She incorporated the use of Mexican and pre-Colombian art work, imagery and concepts in some of her works which included “My Nurse and I”, a self portrait that depicts Kahlo in the hands of a nurse with an Olmec mask, “Tree of Hope” which depicts an image of the sun and the moon as functions that depicted the two sided nature of life.
“The Love Embrace of the Universe” was a self portrait that depicted Kahlo and her husband, Diego, in the arms of the universe personified by the Colombian goddess.
Kahlo’s most famous self portrait was” What the Water Gave Me” which was viewed by many artists and feminists to be a self reflection of her traumatic life. The self portrait demonstrated a variety of images that were related to Kahlo’s personal life.
These images included an image of her parents, an image depicting her Indian and European background which is demonstrated by an image of one naked Indian woman and a white woman floating on a sponge.
Other images that depicted Kahlo’s tumultuous life included a bleeding heart, a skeleton seated on a mound, a dead bird on a tree and her Tehuana Indian dress which all depicted the physical and psychological pain that she experienced as a result of her accident injuries, the pain of loosing her child as well as her husband’s infidelities.4
As stated earlier Chicano art has its foundation from the Chicano movement that took place in the 1960s and 70s although contemporary artistic Chicano renaissance work had its roots from the folk arts that emerged in the southwestern regions of America during the same period.
Chicano artists who were part of the Chicano movement looked for artistic ways to protest about the social inequalities that they were experiencing during the 1960s and 70s. The Chicano artists focused on feminist concerns during that time as they incorporated the works of Frida Kahlo into their art forms.
They also used the image of the Virgin of Guadalupe as a feminist role model and a source of inspiration in their art works. The Chicano art circles organized themselves into groups that would be used to promote art and also advance their feminist concerns to the rest of the world.5
The renaissance of Chicano art was seen as a visual expression of the “movimiento” ideology that existed during the Chicano movement. Examples of these ideologies included cultural affirmation, emphasis on families and social status, brotherhood and political assertion.
The most notable Chicano artists included the famous muralist from south California, Judith Baca. Other Chicano artists included Patricia Rodriguez who was a retablo artist, Yolanda Lopez who was a specialist in La Guadalupana paintings, Carmen Lomas Garza who was a specialist on family portraits and Santa Barraza who was a cultural chronicler.

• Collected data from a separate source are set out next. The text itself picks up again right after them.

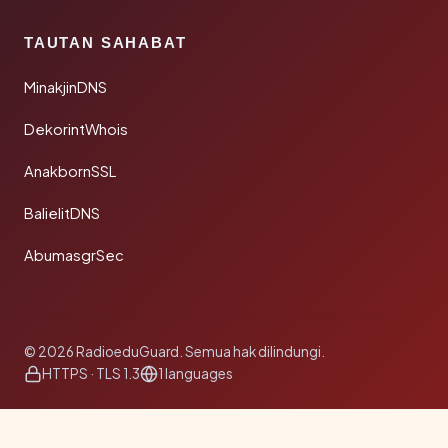
TAUTAN SAHABAT
MinakjinDNS
DekorintWhois
AnakbornSSL
BalielitDNS
AbumasgrSec
© 2026 RadioeduGuard. Semua hak dilindungi.
HTTPS · TLS 1.3
1 languages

Despite the fact that Chicano art emerged from a political movement, it has continued to develop and grow over the years to represent the various cultural contexts of the Mexican society. By the 1990s many Chicano artists had joined a growing group of artists that practiced multiculturalism in their art works.
These artists recognized the various changes that were taking place in the society especially within the Mexican American community living in the United States. Chicano art work during this time experienced experimental designs with media forms such as films and videos as well as sculptures and other artistic forms.

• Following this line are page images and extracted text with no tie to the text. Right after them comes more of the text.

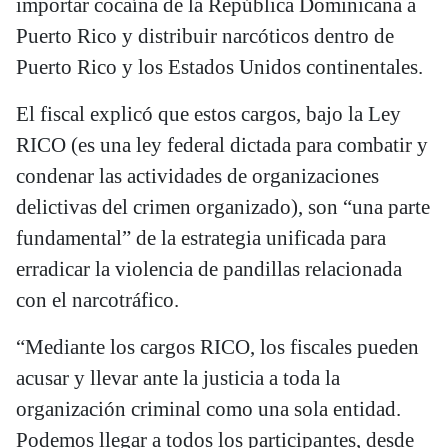
importar cocaína de la República Dominicana a
Puerto Rico y distribuir narcóticos dentro de
Puerto Rico y los Estados Unidos continentales.
El fiscal explicó que estos cargos, bajo la Ley
RICO (es una ley federal dictada para combatir y
condenar las actividades de organizaciones
delictivas del crimen organizado), son “una parte
fundamental” de la estrategia unificada para
erradicar la violencia de pandillas relacionada
con el narcotráfico.
“Mediante los cargos RICO, los fiscales pueden
acusar y llevar ante la justicia a toda la
organización criminal como una sola entidad.
Podemos llegar a todos los participantes, desde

The Chicano artists also incorporated some aspects of their older art forms to ensure that the original Mexican culture was incorporated into the new age art forms. As the Chicano artists entered into mainstream art, their works began to gain a broader appeal with the American society.
During the Chicano movement, Chicano artists mostly adapted themes from mythologies such as Aztec and Maya into their artistic works, in the process creating new art forms that symbolized the struggles that the political activists were going through during the movement.
The artists mostly used Pre-Columbian symbols and icons such as Emiliano Zapata who was a Mexican revolutionary and the Virgin of Guadalupe in their murals and artistic posters.
These icons were used to demonstrate and express the Chicano’s views on feminism and social realism during that time. Artists who painted murals usually used blank walls as their canvas and most of these artists were usually self-taught barrio youths. These murals were usually painted in urban centers and areas that had high numbers of people at a particular time.6
While many of the Chicano artists borrowed heavily from Mexican culture, some of these artists did not want to be associated with the Mexican culture and history. Some of these artists; Carmen Garza, Margarita Herrera, Alfredo Arreguin and Porfirio Salinas incorporated other aspects into their artistic works apart from Mexican culture.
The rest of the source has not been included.